** Opening SUPPLIED RECORDS block **
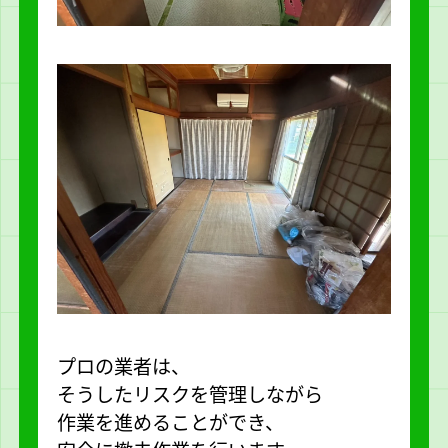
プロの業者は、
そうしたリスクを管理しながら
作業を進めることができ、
** Closing SUPPLIED RECORDS block **
** Opening SUPPLIED RECORDS block **
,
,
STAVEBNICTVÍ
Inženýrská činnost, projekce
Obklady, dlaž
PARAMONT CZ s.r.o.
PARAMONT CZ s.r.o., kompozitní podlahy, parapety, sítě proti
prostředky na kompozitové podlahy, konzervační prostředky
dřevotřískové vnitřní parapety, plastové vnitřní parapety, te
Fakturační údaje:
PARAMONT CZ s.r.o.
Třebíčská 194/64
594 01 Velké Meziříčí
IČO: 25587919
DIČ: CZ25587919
** Closing SUPPLIED RECORDS block **
** Opening SUPPLIED RECORDS block **
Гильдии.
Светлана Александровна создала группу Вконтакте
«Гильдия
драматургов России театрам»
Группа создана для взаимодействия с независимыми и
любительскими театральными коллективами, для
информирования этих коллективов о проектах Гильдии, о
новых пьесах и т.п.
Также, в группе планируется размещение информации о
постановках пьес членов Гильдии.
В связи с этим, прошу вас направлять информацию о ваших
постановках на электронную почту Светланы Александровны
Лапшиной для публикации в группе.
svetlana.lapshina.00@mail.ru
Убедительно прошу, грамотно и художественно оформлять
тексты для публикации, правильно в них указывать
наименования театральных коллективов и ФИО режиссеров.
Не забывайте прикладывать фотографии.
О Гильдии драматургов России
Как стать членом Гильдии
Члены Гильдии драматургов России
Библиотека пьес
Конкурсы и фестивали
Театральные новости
** Closing SUPPLIED RECORDS block **
→ **PROBLEM TO SOLVE**:
Looking at the data above, write out exactly the lines that start at the one containing "Лапшиной для публикации в группе." and end at the one containing "Театральные новости"; include both and nothing beyond.

→ **ANSWER SPACE**:
Лапшиной для публикации в группе.
svetlana.lapshina.00@mail.ru
Убедительно прошу, грамотно и художественно оформлять
тексты для публикации, правильно в них указывать
наименования театральных коллективов и ФИО режиссеров.
Не забывайте прикладывать фотографии.
О Гильдии драматургов России
Как стать членом Гильдии
Члены Гильдии драматургов России
Библиотека пьес
Конкурсы и фестивали
Театральные новости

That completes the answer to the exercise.